Delay-Tolerant Transport
The limitations of both modified TCP and proxy architectures have driven research into transport protocols designed from first principles for high-latency networks. These delay-tolerant transport layers abandon TCP's assumption that timely feedback enables effective congestion control, instead building protocols around the reality of multi-hundred-millisecond round trips and non-congestive loss patterns.
QUIC's design offers partial improvements through encrypted transport with more sophisticated loss recovery and connection migration capabilities. Google's original QUIC implementation and the subsequent IETF standardization included mechanisms like connection-level multiplexing that prevent head-of-line blocking across streams, and more granular acknowledgment frames that convey richer information about received packets. Several research groups have developed QUIC variants specifically tuned for satellite characteristics, adjusting pacing algorithms and loss detection thresholds to accommodate GEO latencies without triggering spurious retransmissions.
More radical approaches reject the connected transport paradigm entirely. The Delay-Tolerant Networking architecture, originally developed for interplanetary communication, uses store-and-forward bundle protocols that treat extended delays as normal operating conditions rather than error states. While DTN's design targets latencies measured in minutes to hours—appropriate for Mars missions—its concepts have influenced satellite transport research, particularly for networks with intermittent connectivity or highly variable delay characteristics.
Specialized satellite transport protocols like SCPS-TP (Space Communications Protocol Standards - Transport Protocol) incorporate satellite-specific mechanisms including selective negative acknowledgment, explicit congestion notification optimized for satellite link characteristics, and Vegas-style delay-based congestion inference that distinguishes queuing delay from propagation delay. These protocols achieve near-optimal throughput on characterized satellite links but require deployment on both endpoints, limiting their applicability to closed satellite network environments.

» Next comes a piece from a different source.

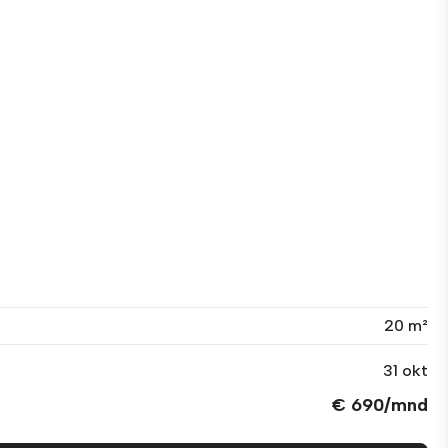
20 m²
31 okt
€ 690/mnd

The most promising near-term developments involve QUIC extensions and new congestion control algorithms designed for explicit satellite deployment. Research prototypes combining BBRv2's model-based control with satellite-specific probing schedules have demonstrated substantial improvements over baseline QUIC on emulated GEO links. As QUIC becomes the dominant transport for HTTP/3 traffic, satellite-optimized QUIC variants may finally offer a path to high-performance encrypted transport that works with, rather than against, the physics of space communication.

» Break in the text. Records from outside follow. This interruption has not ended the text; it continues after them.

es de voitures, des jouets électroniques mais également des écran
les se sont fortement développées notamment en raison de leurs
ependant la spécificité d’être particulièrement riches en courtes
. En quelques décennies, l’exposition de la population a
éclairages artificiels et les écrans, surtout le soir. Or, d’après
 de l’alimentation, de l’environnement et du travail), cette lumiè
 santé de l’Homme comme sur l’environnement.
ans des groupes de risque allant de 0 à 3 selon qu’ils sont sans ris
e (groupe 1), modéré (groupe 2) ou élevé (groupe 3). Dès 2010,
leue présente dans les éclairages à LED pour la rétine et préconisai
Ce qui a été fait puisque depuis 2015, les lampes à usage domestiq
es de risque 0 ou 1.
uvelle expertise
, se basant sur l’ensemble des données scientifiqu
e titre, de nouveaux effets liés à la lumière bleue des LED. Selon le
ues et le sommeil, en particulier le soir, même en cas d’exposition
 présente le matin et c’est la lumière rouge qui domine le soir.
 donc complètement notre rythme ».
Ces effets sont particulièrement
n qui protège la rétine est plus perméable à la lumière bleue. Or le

TakeawayEmerging transport protocols designed for high-latency networks—from satellite-optimized QUIC variants to delay-tolerant networking architectures—offer paths beyond TCP's terrestrial assumptions, though widespread deployment remains constrained by endpoint compatibility requirements.

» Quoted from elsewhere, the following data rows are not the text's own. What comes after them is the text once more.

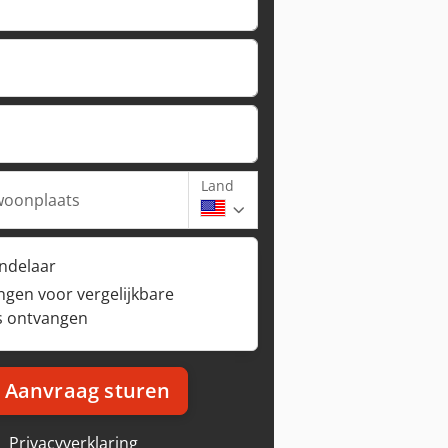
Land
woonplaats
andelaar
ngen voor vergelijkbare
s ontvangen
Aanvraag sturen
Privacyverklaring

The failure of TCP congestion control on satellite links illustrates a broader principle in protocol design: assumptions embedded at standardization become constraints that persist across decades of network evolution. TCP's architects made reasonable choices for 1980s internetworks, but those choices now impose measurable costs on communication systems they never anticipated.
Current solutions span a pragmatic spectrum from parameter tuning through proxy architectures to clean-slate transport designs. Each approach trades different costs against different benefits—compatibility against performance, encryption against optimization, deployment complexity against throughput gains. No single solution dominates across all satellite network scenarios.
As LEO constellations proliferate and satellite bandwidth becomes increasingly central to global connectivity, the pressure for better solutions intensifies. The transport protocols that emerge from current research will shape not just satellite network performance, but our understanding of how to build reliable communication across any network where terrestrial assumptions fail to hold.